Now came the hardest part—justifying my findings to Raen and the team.
Unfortunately, no one believed in my gift. No one except my grandfather and my closest friend. Over time, I learned to keep it hidden, even developing an alternative method—one that allowed any forensic arcanist, even without my ability, to extract the same information from a liquid sample that I could simply by reading it.
It was a painstaking process. It required first learning to interpret water crystal formations and linking them to corresponding emotions or external influences. Blood was even more complex—it held echoes of behavioral patterns, emotional imprints. But it was worth it. If done correctly, it provided a direct, irrefutable glimpse into both victims and suspects. After all, blood never lies.

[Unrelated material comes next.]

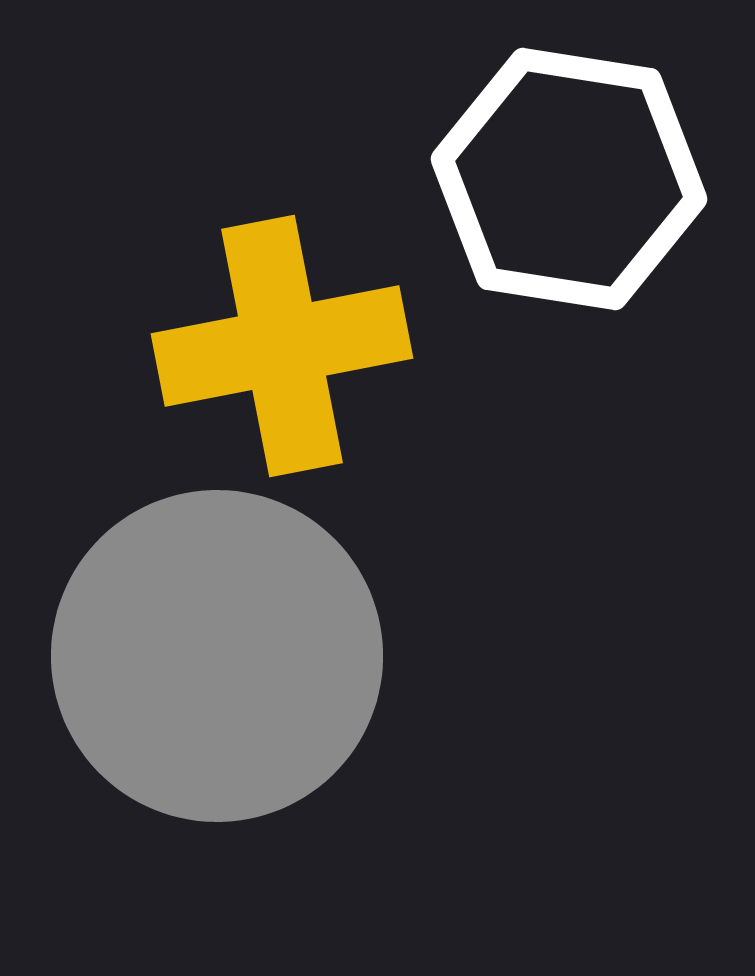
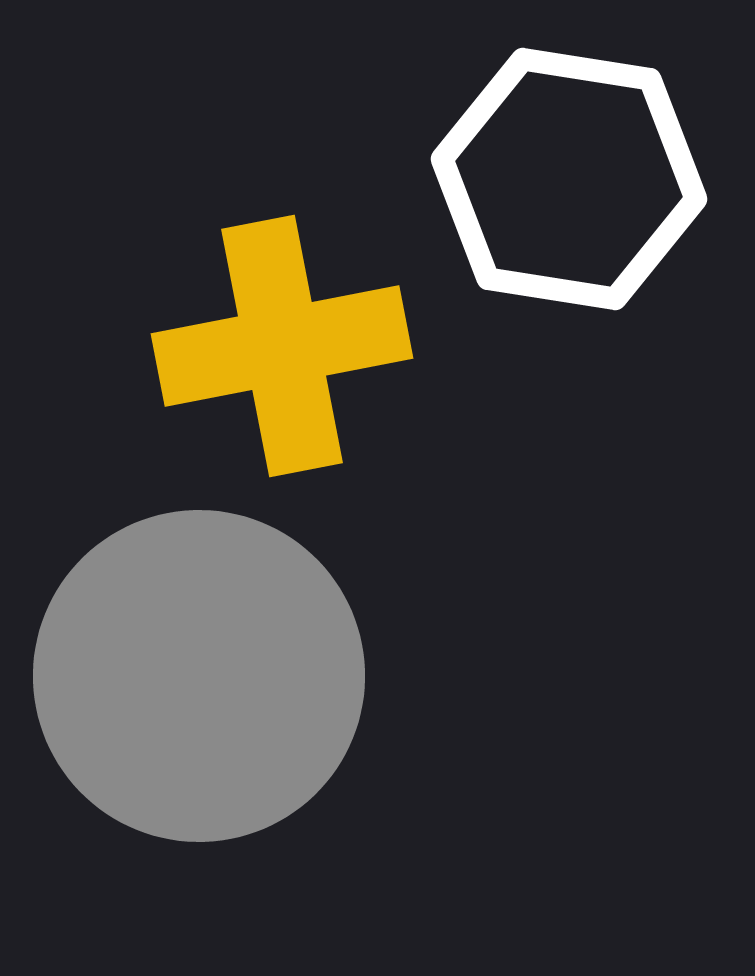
gray circle: moved 18 px left, 20 px down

I let a drop of Lizzie’s blood fall onto the magnification artifact and whispered a freezing incantation. The crystals took shape. I captured the formation with an arcaneograph for the case file, then reached for my notebook, carefully sketching each pattern and annotating its meaning.
How much easier it would be if I could just tell them what my gift revealed and have them believe me.
But in a way, this method was better. My ability was mine alone. This technique, however, could be used by anyone.
As I worked—familiar motions, but time-consuming all the same—memories from my childhood surfaced.
My father at the head of the table in our old house, my mother seated to his left. To his right, Torian, laughing, teasing her. Across from him, Armon, smiling along with them.
But I had seen past his smile.
I used to test my ability on the drinks of my parents’ friends, just out of curiosity. And I was stunned to learn that Armon—charming, pleasant, always laughing—was drenched in malice and jealousy.
I had tried to tell my parents so many times.
They never took me seriously.
“You can’t read water, Alice,” they’d chuckle. “You’ve been reading too many wizard tales.”
But I could. And they never believed me. My magic was weak, my potential unimpressive—what I claimed simply wasn’t possible.
It wasn’t until Academy that I found a way to prove it scientifically—to justify my bond with water in a way others could understand. My methodology was now under review by the Arcanist Commission as a potential breakthrough in forensic magic. It had been my key into the EAA, allowing me to stand where I was now.
And one day, my gift wouldn’t just be my secret weapon. It would be a tool for justice.